Irrespective of size, banks continue to march on the profit making spree. Soneri Bank Limited made good use of the resources at disposal, posting an impressive profit growth for 9MCY15. Analyzing banks without balance sheet means very little, but the last available 1HCY15 numbers say why Soneri Bank is in a decent position.
The deposits have grown at a modest pace, keeping pace with the industry-wide deposit growth. Unlike many others, Soneri still lends more to businesses than it lends to the government. Although, the ADR by the end of 1HCY15 had came down a wee bit, but was still higher than the industry average in excess of 50 percent.
The yields are understandably lower as interest rates slow down. Regulations on return on deposits have been tightened, yet the NIMs show impressive reading. The bank’s relentless effort to correct its deposit mix seems to be doing the trick for Soneri, as cost of deposits has been managed fairly well through adding the right kind of deposit, instead of welcoming fresh deposits just for the sake of it.
Soneri’s asset quality has been improving continuously and the infections ratio as per the last available numbers stood at a relatively manageable 10 percent.
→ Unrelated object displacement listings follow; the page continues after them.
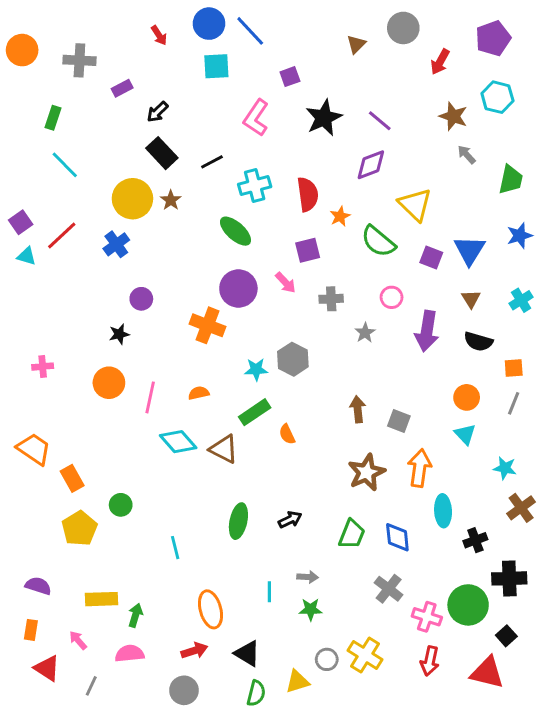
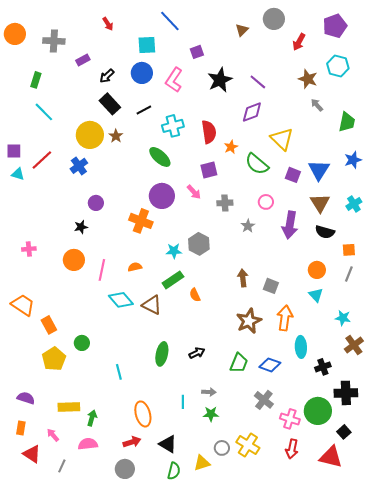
blue circle: (209, 24) -> (142, 73), moved
purple square: (21, 222) -> (14, 151), turned 35
brown triangle: (471, 299) -> (320, 203), size x1.5
blue diamond: (397, 537) -> (270, 365), turned -65

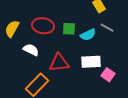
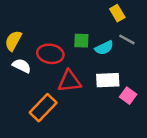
red ellipse: (43, 26) -> (50, 54), moved
white semicircle: (31, 50) -> (22, 66), moved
The bank would however do well to provide more adequately than what it currently does. Non mark-up income forms a decent chunk of revenues and timely decisions on account of available for sale securities have resulted in hefty gains on that front, contributing well to the bottom line.
Keeping administrative expenses growth to single digits is no mean feat and gels well with the bank’s overall strategy. Going ahead, interest rates may already have bottomed out and spreads might improve. Soneri would not mind enhancing its advances portfolio – although it may happen gradually.